WHAT TO WORK ON: The material below has pictures in it. Set down only the lines from the line containing "SP12 / SP17 NC..." through the line containing "A.A UNDERWEAR Κυλοτάκι 5 τεμάχια Bikini", word for word, and leave the pictures behind.

MATERIAL FOR THE TASK:
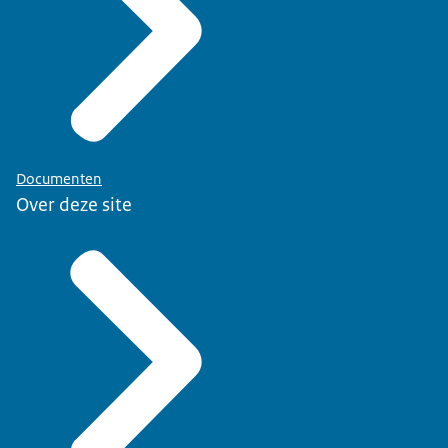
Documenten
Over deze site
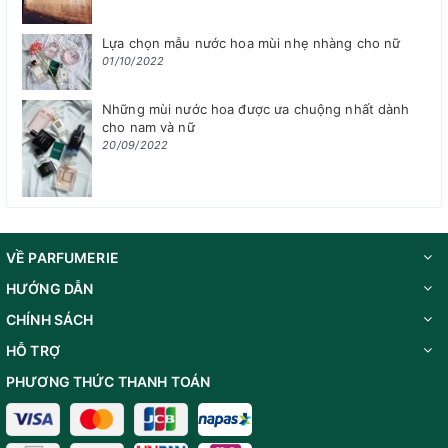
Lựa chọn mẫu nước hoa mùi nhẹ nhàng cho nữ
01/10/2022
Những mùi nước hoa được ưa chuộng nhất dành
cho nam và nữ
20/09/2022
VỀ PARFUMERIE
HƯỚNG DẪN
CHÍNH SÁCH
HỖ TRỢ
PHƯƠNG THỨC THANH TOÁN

--

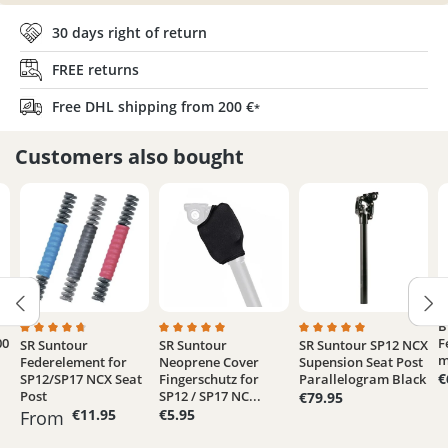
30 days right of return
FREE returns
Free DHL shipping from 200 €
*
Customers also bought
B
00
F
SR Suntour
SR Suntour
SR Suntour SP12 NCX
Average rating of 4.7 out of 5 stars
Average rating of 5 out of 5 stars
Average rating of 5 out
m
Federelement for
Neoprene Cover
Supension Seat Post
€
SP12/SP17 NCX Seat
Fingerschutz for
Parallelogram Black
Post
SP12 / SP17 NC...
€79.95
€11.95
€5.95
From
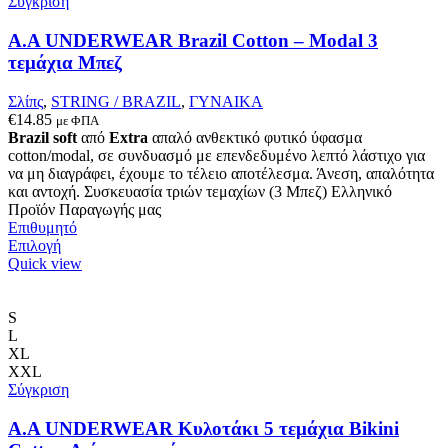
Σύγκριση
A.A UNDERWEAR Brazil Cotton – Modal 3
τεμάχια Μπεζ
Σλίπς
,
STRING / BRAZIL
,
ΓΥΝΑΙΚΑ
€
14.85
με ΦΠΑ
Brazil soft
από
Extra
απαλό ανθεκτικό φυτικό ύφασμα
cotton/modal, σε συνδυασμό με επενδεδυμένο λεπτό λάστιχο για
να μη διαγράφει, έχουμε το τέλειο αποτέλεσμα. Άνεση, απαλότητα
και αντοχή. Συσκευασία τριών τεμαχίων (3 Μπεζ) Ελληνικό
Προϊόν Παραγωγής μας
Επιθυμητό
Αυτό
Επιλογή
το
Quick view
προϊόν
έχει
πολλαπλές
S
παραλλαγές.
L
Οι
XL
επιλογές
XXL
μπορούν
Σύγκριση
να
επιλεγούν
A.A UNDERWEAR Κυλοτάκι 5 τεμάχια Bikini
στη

RESULT FOR THIS EXERCISE:
SP12 / SP17 NC...
€79.95
€11.95
€5.95
From
Σύγκριση
A.A UNDERWEAR Brazil Cotton – Modal 3
τεμάχια Μπεζ
Σλίπς
,
STRING / BRAZIL
,
ΓΥΝΑΙΚΑ
€
14.85
με ΦΠΑ
Brazil soft
από
Extra
απαλό ανθεκτικό φυτικό ύφασμα
cotton/modal, σε συνδυασμό με επενδεδυμένο λεπτό λάστιχο για
να μη διαγράφει, έχουμε το τέλειο αποτέλεσμα. Άνεση, απαλότητα
και αντοχή. Συσκευασία τριών τεμαχίων (3 Μπεζ) Ελληνικό
Προϊόν Παραγωγής μας
Επιθυμητό
Αυτό
Επιλογή
το
Quick view
προϊόν
έχει
πολλαπλές
S
παραλλαγές.
L
Οι
XL
επιλογές
XXL
μπορούν
Σύγκριση
να
επιλεγούν
A.A UNDERWEAR Κυλοτάκι 5 τεμάχια Bikini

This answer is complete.